(SOURCE DATA begins)

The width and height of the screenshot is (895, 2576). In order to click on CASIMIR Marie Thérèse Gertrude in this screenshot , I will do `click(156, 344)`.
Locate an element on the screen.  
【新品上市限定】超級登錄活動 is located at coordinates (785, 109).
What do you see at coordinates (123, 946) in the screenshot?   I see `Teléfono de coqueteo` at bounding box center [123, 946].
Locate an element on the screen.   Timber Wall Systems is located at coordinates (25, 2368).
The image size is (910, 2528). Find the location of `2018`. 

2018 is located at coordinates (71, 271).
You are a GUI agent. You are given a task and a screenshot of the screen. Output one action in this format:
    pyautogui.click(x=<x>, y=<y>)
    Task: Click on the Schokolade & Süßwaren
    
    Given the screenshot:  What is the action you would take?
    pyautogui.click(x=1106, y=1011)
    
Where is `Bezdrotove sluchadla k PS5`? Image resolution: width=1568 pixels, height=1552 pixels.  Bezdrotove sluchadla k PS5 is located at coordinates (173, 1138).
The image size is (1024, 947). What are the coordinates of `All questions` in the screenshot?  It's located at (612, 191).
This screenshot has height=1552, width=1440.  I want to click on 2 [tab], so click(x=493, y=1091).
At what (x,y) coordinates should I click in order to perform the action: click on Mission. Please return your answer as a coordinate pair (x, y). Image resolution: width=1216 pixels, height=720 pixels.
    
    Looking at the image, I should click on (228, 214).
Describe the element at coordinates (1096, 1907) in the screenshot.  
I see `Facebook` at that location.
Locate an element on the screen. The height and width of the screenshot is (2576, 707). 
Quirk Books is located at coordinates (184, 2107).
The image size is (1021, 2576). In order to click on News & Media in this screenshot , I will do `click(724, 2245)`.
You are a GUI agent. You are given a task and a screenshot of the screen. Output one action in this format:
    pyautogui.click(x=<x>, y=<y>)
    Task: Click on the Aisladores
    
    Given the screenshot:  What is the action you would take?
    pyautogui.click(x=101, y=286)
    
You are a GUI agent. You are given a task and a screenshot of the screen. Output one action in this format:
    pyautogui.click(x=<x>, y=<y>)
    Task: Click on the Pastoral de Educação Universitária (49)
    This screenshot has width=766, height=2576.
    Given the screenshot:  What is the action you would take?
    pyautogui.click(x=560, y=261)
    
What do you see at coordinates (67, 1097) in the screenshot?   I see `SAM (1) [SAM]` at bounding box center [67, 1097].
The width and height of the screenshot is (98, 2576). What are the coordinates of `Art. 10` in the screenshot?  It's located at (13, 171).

(SOURCE DATA ends)

### ASSIGNED TASK
Which lines of the listing contain the string "bounding"? Copy every one of them.

### RESPONSE
What do you see at coordinates (123, 946) in the screenshot?   I see `Teléfono de coqueteo` at bounding box center [123, 946].
What do you see at coordinates (67, 1097) in the screenshot?   I see `SAM (1) [SAM]` at bounding box center [67, 1097].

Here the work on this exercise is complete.